Starting at the first line of the data, print each line verbatim up to and including the line bearing "pyautogui.click(x=<x>, y=<y>)", omitting pictures.

Saved data entries:
■ ■ ■

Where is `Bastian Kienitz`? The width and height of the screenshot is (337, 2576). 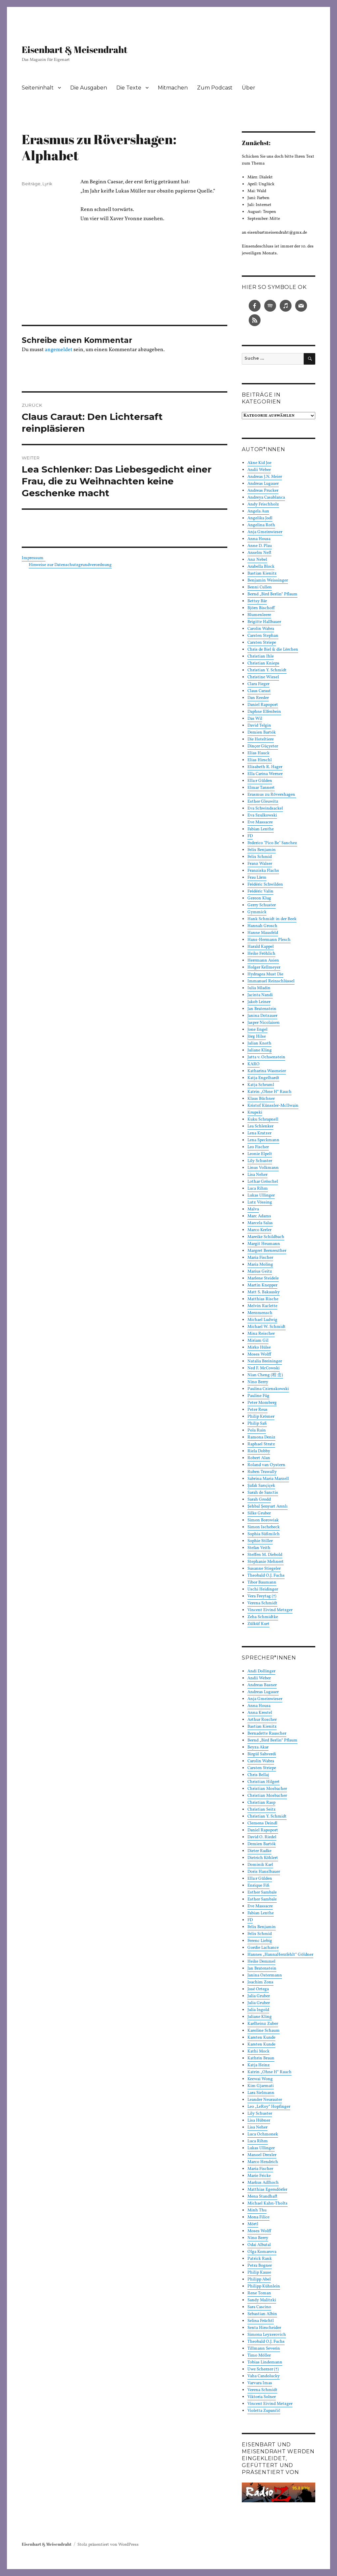
Bastian Kienitz is located at coordinates (262, 574).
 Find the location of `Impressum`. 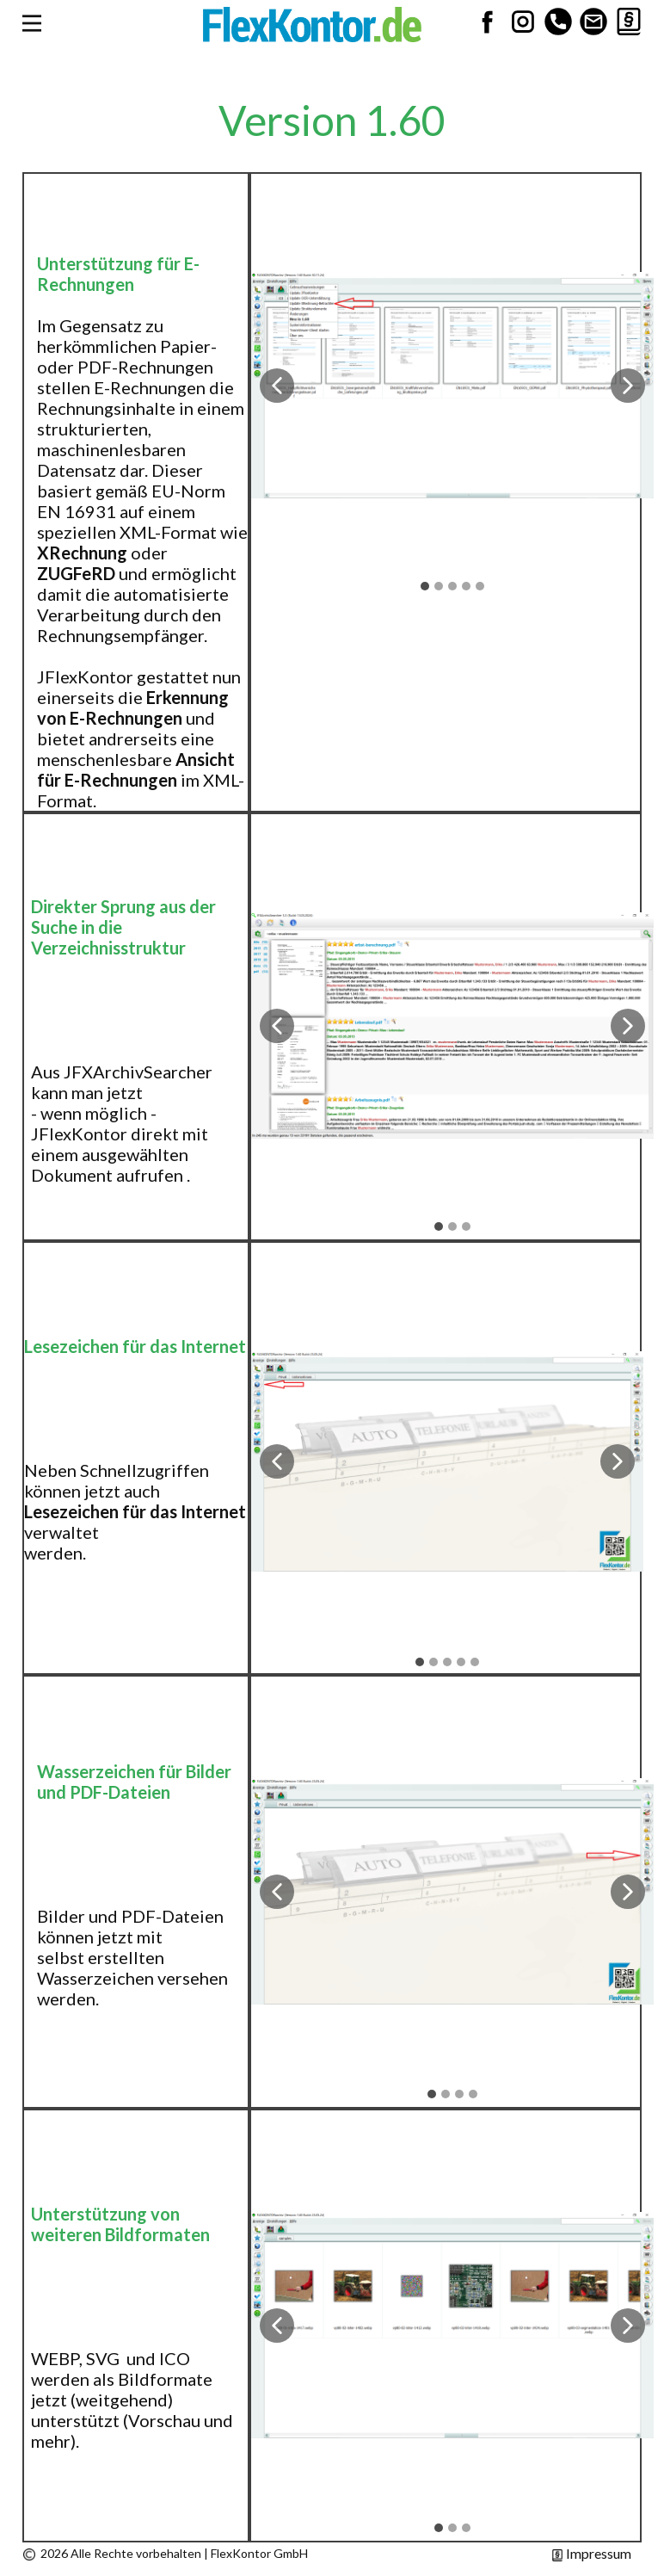

Impressum is located at coordinates (591, 2553).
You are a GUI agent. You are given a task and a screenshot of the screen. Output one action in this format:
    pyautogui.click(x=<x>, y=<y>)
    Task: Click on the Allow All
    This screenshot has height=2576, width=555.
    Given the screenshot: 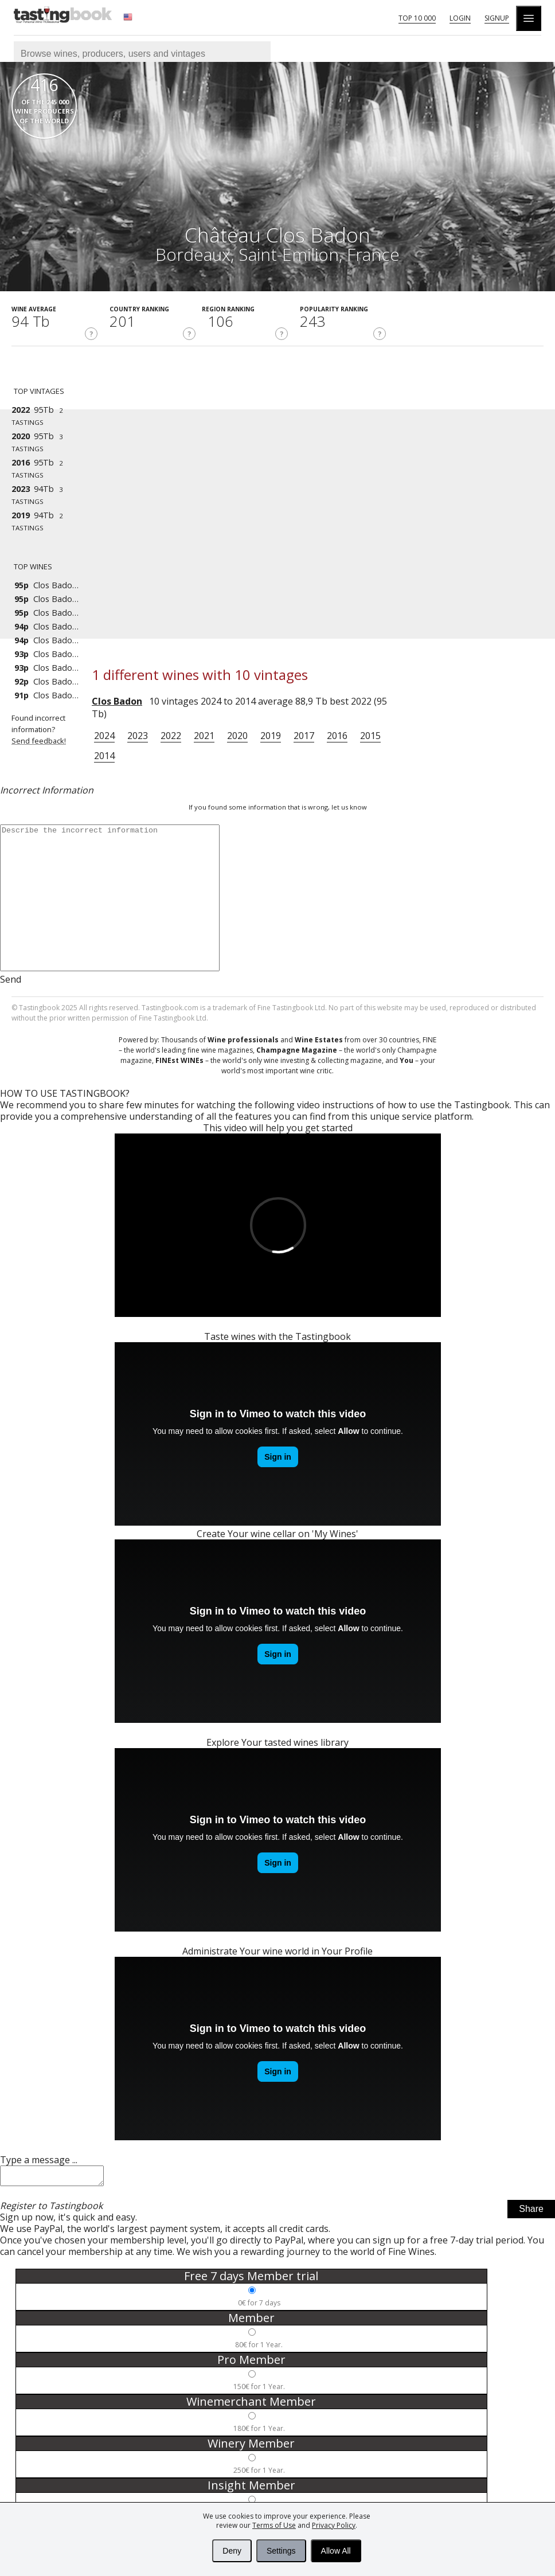 What is the action you would take?
    pyautogui.click(x=336, y=2550)
    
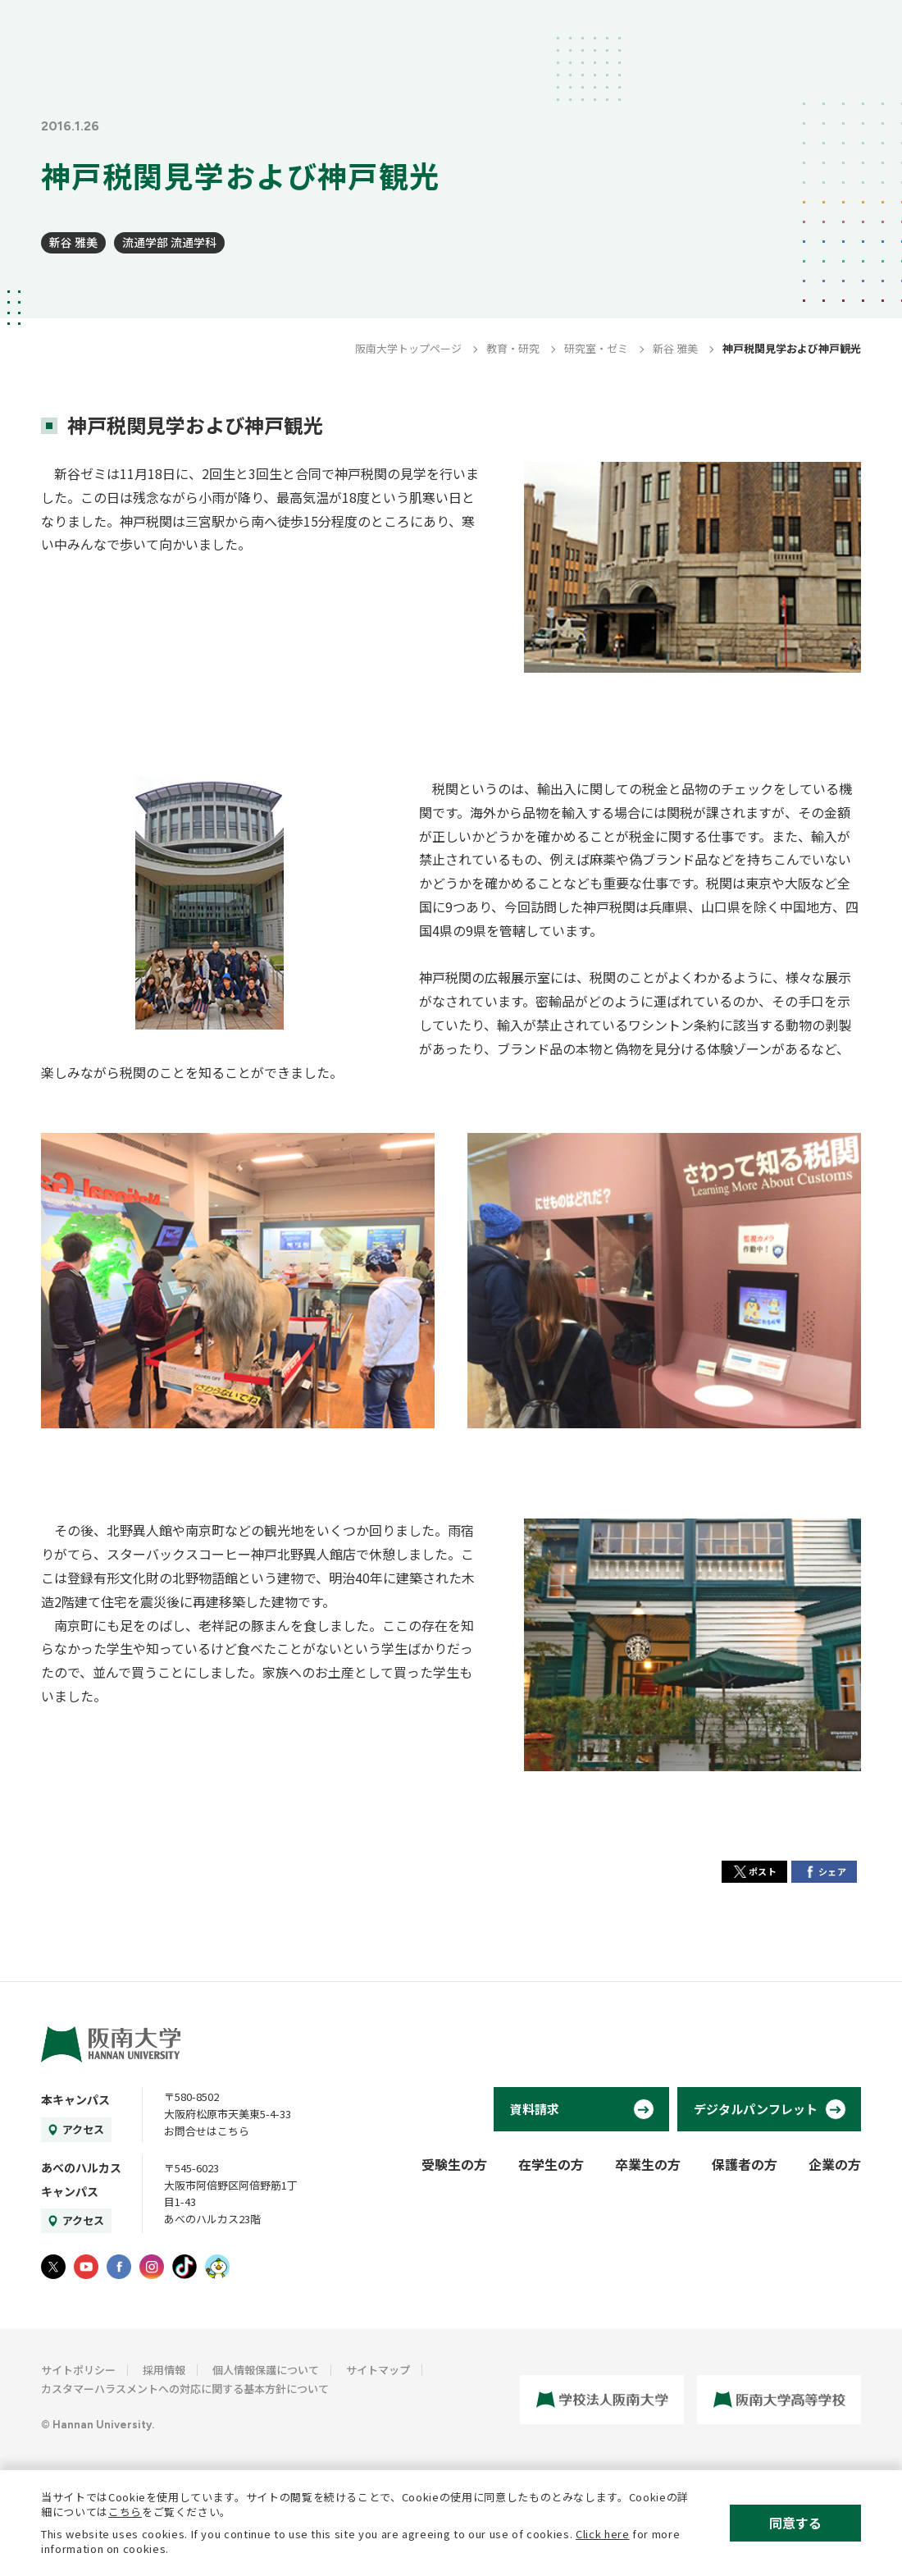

■ ■ ■

EXPECTED ANSWER:
Where is `Bastian Kienitz`? The width and height of the screenshot is (337, 2576). 
Bastian Kienitz is located at coordinates (262, 574).
 Find the location of `Impressum`. 

Impressum is located at coordinates (591, 2553).
You are a GUI agent. You are given a task and a screenshot of the screen. Output one action in this format:
    pyautogui.click(x=<x>, y=<y>)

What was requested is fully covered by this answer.